Ja, so habe ich stolz bekennende Anarchisten auch oft erlebt. Verherrlichung des Konkreten ... Es ist ja auch kein Zufall, daß bereits Proudhon (obwohl Franzose (har har)) ein Vordenker der deutschen Ideologie war. Näheres bei Marx nachzulesen ...

(16.1.3) Re: ,Einfache, ehrliche Arbeit, 01.09.2003, 15:48, Emil Schlenz: Arbeit kann vielleicht einfach sein, aber ehrlich? Vielleicht, wenn sie keinen Mehrwert produziert... Das sind aber wirklich moralisierende Kriterien, zur Analyse ungeeignet...

(17) Der Bildungsanspruch in der anarchosyndikalistischen Bewegung beschränkte sich allerdings nicht auf Versuche von Schulgründungen, sondern war immer auch ein interner. Wenigstens darin waren sich trotz Spaltungen alle im weiteren Sinne anarchosyndikalistischen Jugendgruppen einig. Nicht nur, dass ihre Mitglieder individuell jede Menge lasen, sondern es wurden auch seitens der Organisationen Literaturempfehlungen heraus gegeben, RednerInnen vermittelt, Rhetorikkurse abgehalten, ‚politische’ Ferienlager organisiert etc. Als Sammlungspunkt für die internen Schulungen wurde ab 1929 der Ausbau der Bakuninhütte bei Meinigen angestrebt – was aber 1933 ein jähes Ende fand.

(18) Aber auch in der FAUD gab es einen internen Bildungsanspruch, wenn er auch vermutlich nicht alle Mitglieder dermaßen intensiv erfasste – schließlich waren ja nicht wenige von ihnen in erster Linie der FAUD als einer gewerkschaftlichen Kampforganisation beigetreten. Dieser äußerte sich z.B. in Veranstaltungen, Artikeln, den Unterhalt lokaler sozialistischer Bibliotheken etc. Auch hier vermag ich leider nicht zu sagen, wieweit die Art der Vermittlung irgendwie ‚antiautoritär’ war.

(19) Jedoch halte ich auch unabhängig davon diese Bestrebungen im emanzipatorischen Sinne für äußerst wichtig. Nicht nur, weil so Wissen zum Verständnis der Gesellschaft vermittelt, sondern auch, weil so eine ‚Befähigung’ der Mitglieder erreicht wird wurde. Diese war m.E. von enormer Bedeutung, sowohl um ihr Selbstvertrauen zu steigern, z.B. sich in Diskussionen einzumischen oder eigene Veranstaltungen zu machen und so nach außen zu wirken, als auch eine Abhängigkeit von ‚Zentralen’ (auch wenn es die ja formell im Anarchosyndikalismus nicht gibt) zu vermeiden.

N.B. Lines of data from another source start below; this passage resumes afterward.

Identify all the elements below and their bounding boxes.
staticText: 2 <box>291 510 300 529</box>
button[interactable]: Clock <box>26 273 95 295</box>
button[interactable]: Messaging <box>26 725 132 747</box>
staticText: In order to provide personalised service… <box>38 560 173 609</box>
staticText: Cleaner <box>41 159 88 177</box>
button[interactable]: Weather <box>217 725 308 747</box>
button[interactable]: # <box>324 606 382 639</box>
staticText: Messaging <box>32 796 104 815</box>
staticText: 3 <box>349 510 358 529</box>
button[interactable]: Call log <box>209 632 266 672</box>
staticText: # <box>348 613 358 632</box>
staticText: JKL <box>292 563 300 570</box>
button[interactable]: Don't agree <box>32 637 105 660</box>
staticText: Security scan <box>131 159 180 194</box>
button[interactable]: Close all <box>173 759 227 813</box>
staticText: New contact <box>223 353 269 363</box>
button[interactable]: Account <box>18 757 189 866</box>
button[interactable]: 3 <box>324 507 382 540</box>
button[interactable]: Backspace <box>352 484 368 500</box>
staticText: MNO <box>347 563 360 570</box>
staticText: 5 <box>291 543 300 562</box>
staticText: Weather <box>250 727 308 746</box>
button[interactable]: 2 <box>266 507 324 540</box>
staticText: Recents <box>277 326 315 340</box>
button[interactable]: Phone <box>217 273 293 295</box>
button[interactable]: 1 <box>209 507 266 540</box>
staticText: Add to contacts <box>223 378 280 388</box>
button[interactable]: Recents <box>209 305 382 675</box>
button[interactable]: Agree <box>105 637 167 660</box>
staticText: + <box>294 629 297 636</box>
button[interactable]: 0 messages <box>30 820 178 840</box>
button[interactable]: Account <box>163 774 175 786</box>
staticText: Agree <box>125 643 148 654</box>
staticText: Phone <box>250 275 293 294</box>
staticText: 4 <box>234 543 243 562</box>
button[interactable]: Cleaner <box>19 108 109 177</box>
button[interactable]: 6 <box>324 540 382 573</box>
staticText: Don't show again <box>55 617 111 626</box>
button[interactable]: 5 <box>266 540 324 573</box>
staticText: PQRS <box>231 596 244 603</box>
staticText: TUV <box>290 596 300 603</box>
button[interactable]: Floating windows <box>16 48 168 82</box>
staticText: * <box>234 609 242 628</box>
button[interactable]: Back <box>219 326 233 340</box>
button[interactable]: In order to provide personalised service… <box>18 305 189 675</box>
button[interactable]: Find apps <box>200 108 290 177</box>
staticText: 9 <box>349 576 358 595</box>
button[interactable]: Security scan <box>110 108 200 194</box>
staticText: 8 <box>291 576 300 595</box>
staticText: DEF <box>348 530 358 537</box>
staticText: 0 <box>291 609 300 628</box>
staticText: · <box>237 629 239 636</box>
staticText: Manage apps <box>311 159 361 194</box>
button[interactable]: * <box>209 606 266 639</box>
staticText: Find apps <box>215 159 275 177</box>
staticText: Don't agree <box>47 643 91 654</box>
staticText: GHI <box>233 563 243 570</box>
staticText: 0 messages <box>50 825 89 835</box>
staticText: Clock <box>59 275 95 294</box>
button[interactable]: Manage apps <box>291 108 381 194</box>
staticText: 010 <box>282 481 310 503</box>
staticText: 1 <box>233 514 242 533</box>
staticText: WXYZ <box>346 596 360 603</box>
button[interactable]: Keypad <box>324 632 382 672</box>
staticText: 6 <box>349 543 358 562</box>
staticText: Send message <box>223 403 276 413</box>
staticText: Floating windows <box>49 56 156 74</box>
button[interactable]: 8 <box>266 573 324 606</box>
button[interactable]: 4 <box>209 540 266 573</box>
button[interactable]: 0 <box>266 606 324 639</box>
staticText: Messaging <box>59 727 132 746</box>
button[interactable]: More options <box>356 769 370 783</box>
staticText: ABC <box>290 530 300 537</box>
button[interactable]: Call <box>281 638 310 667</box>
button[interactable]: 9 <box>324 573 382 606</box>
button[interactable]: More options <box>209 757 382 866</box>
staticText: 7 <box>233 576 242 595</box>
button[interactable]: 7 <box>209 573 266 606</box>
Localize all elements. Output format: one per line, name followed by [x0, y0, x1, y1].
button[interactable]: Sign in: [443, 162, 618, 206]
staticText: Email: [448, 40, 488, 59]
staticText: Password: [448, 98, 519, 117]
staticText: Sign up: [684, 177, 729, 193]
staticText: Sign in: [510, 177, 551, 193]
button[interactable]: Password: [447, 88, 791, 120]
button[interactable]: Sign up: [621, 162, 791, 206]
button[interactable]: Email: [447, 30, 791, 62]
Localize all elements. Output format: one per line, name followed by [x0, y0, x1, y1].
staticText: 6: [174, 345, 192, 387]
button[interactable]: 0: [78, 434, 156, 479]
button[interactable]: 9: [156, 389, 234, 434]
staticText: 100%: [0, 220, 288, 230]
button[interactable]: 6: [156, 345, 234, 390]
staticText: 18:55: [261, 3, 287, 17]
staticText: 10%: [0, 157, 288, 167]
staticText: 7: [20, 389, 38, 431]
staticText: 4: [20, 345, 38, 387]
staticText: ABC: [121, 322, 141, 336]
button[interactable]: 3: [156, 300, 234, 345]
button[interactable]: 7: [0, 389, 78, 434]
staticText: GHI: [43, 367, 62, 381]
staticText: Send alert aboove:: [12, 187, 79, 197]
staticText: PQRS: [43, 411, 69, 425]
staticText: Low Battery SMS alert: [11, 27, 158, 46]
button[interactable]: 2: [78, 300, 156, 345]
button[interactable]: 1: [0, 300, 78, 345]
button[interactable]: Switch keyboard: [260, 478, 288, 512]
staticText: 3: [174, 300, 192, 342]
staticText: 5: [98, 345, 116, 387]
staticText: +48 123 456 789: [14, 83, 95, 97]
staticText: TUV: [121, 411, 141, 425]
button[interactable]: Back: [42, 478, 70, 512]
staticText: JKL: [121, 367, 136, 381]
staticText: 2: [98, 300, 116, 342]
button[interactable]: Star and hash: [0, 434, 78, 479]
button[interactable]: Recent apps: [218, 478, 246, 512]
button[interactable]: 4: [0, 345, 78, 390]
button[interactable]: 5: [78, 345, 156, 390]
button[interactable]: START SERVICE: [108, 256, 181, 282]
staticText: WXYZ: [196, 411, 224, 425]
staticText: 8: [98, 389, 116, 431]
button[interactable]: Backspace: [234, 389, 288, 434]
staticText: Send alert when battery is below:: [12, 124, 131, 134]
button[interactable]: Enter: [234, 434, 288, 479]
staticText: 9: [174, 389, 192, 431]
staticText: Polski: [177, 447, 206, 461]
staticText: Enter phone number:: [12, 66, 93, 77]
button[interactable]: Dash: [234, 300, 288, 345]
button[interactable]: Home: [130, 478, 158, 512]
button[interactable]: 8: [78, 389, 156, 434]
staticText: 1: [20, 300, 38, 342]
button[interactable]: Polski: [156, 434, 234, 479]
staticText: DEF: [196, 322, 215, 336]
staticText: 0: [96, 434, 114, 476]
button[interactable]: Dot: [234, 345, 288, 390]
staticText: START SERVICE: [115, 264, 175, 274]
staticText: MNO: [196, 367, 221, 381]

FAU & libertäre Bildung heute

(20) An die Gründung eigener Schulen ist für uns momentan ohnehin nicht zu denken – schon weil die FAU-IAA viel zu wenig Mitglieder dafür hat. Außerdem bin ich da ob der eng begrenzte Spielräume, die staatlicherseits gelassen werden, dem gegenüber ohnehin recht skeptisch, zumal auch eine anarchosyndikalistische Schule sich dem Fakt zu stellen hätte, innerhalb dieser Gesellschaft nicht an der Selektion vorbei zu kommen. Entweder hätte sie die SchülerInnen auf einen staatlichen Abschluss vorzubereiten, oder diese würden nachher ohne einen dastehen – mit den entsprechenden Konsequenzen, die das innerhalb kapitalistischer Verhältnisse hat. [12]

(21) Also bleibt auch uns nur ein interner und externer Bildungsanspruch, der z.B. das Verfassen und Versenden von Broschüren, das Abhalten von Veranstaltungen etc. umfasst. In Leipzig beteiligen wir uns – abgesehen von der Organisation von Veranstaltungen wie z.B. dieser - an der Libelle mit ihrer Bibliothek, um Wissen zugänglich machen. Außerdem wirk(t)en wir an dem Projekt der „Selbstorgani-sierten Seminaren“ (SOS) [13] mit. Auf dieses werde ich an dieser Stelle noch kurz eingehen, weil hier Praxiserfahrungen mit einem libertären (wenn auch nicht anarchosyndikalistischen) Bildungsprojekt gemacht wurden.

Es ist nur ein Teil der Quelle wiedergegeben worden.